The end of the Cold War discredited the development strategies of central planning as well as import substitution and industrialization. These failures buoyed advocates of the “Washington Consensus” to promote neoliberal policies as a template for transition economies as well as the Global South. These ideas diffused through the rest of the world in the 1990s. Neoliberalism was easier to advance as the United States encouraged developing and transition economies to join the Bretton Woods Institutions: the International Monetary Fund, World Bank, and World Trade Organization (WTO), the successor to the General Agreement on Tariffs and Trade (GATT). The GATT had fewer than 100 members as the Cold War was ending. By the end of 2000, an institutionally stronger WTO had added an additional 45 members, with China’s 2001 entrance entering final negotiations.
All of this was consistent with the tenets of liberal internationalism. Long before Adam Smith argued that free trade was economically beneficial, advocates for freer trade viewed international exchange as a means of reducing the risk of war. As far back as Norman Angell’s pre–World War I pamphlets, scholars had argued that the gains from trade far outweighed the gains of plunder. A more open economy would therefore reward productive entrepreneurship far more than destructive entrepreneurship. The modern version of this argument came from political scientists Robert Keohane and Joseph Nye, who argued in Power and Interdependence that “networks of interdependence” would constrain the use of force across most issue areas.
During the post–Cold War era, both scholars and policymakers embraced this view of interdependence. Since 2016, however, there has been a sea change in elite attitudes about the costs and benefits of economic interdependence. In 2019, Henry Farrell and Abraham Newman published a blockbuster paper in International Security pointing out that networked economic structures—such as global supply chains, energy pipelines, and capital markets—created interdependencies that state actors could weaponize. Soon, everyone inside the Beltway had embraced the idea. In Chip War: The Fight for the World’s Most Critical Technology (p. 317), Christopher Miller quoted one U.S. official saying, “weaponized interdependence, it’s a beautiful thing.” The result has been widespread predictions of “deglobalization.”
The new security fears about interdependence meshed nicely with policymakers searching for a post-neoliberal worldview. This search was rooted in part by an economic conviction that neoliberal economic policies had enriched China and the 1 percent on the backs of America’s working class—a hypothesis that goes beyond the scope of this essay and is addressed by others in this series. It was also rooted by the perception that multiple recent shocks had exposed the folly of excessive interdependence.
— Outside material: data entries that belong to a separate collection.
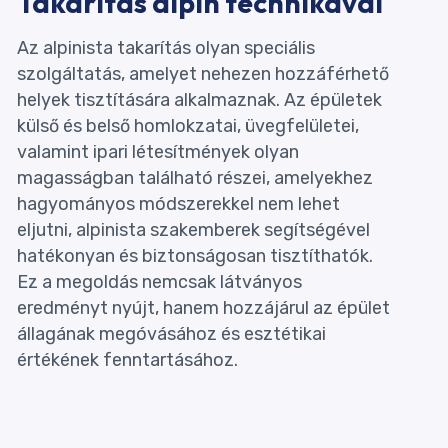
Takarítás alpin technikával
Az alpinista takarítás olyan speciális
szolgáltatás, amelyet nehezen hozzáférhető
helyek tisztítására alkalmaznak. Az épületek
külső és belső homlokzatai, üvegfelületei,
valamint ipari létesítmények olyan
magasságban található részei, amelyekhez
hagyományos módszerekkel nem lehet
eljutni, alpinista szakemberek segítségével
hatékonyan és biztonságosan tisztíthatók.
Ez a megoldás nemcsak látványos
eredményt nyújt, hanem hozzájárul az épület
állagának megóvásához és esztétikai
értékének fenntartásához.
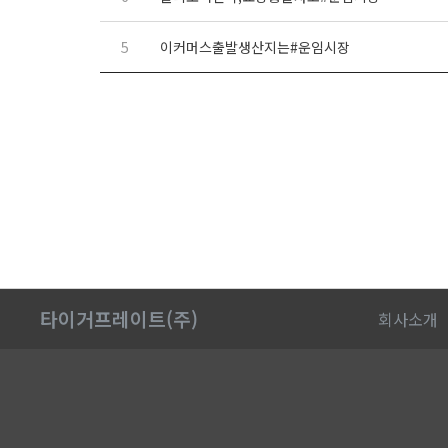
5
이커머스출발생산지는#운임시장
처음
맨끝
타이거프레이트(주)
회사소개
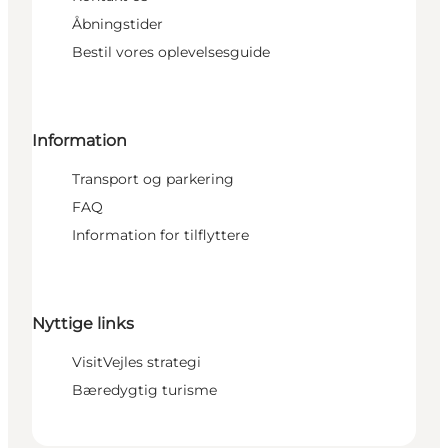
Åbningstider
Bestil vores oplevelsesguide
Information
Transport og parkering
FAQ
Information for tilflyttere
Nyttige links
VisitVejles strategi
Bæredygtig turisme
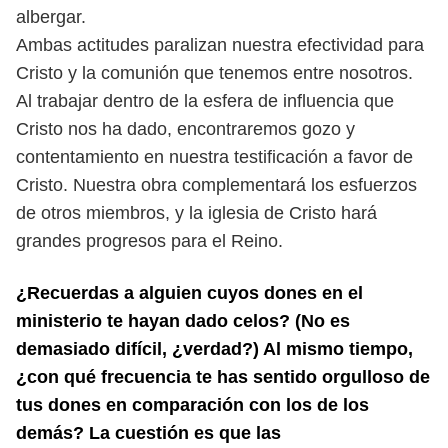
albergar.
Ambas actitudes paralizan nuestra efectividad para
Cristo y la comunión
que tenemos entre nosotros.
Al trabajar dentro de la esfera de influencia
que
Cristo nos ha dado, encontraremos gozo y
contentamiento en nuestra
testificación a favor de
Cristo. Nuestra obra complementará los esfuerzos
de
otros miembros, y la iglesia de Cristo hará
grandes progresos para el Reino.
¿Recuerdas a alguien cuyos dones en el
ministerio te hayan dado celos? (No es
demasiado
difícil, ¿verdad?) Al mismo tiempo,
¿con qué frecuencia te has sentido orgulloso
de
tus dones en comparación con los de los
demás? La cuestión es que las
The coronavirus pandemic seemingly confirmed the risks of relying on other countries for vital supply chains. Russia’s invasion of Ukraine and its weaponization of energy pipelines to Europe have highlighted the risk of weaponized interdependence.
This essay stands athwart this paranoia about malevolent forms of interdependence and yells, “stop!” Economic interdependence is hardly a cure-all for U.S. national security concerns, but it also is not the acute national security threat that is commonly articulated inside the Beltway. Concerns have been greatly exaggerated, while the geopolitical benefits of interdependence have been underestimated. Even in 2023, China’s interdependence with the Organisation for Economic Co-operation and Development economies has acted as a constraint on its foreign policy behavior. Indeed, the Biden administration seems belatedly aware that it has stigmatized trade with China a bit too much. If current trends persist, however, the United States risks further geoeconomic fragmentation—and the loosening of those constraints. The worldview of malevolent interdependence is likely wrong, but those fears can be self-fulfilling. In other words, if policymakers continue to view globalization as a threat, then the combined policy responses are likely to increase the likelihood of great power conflict.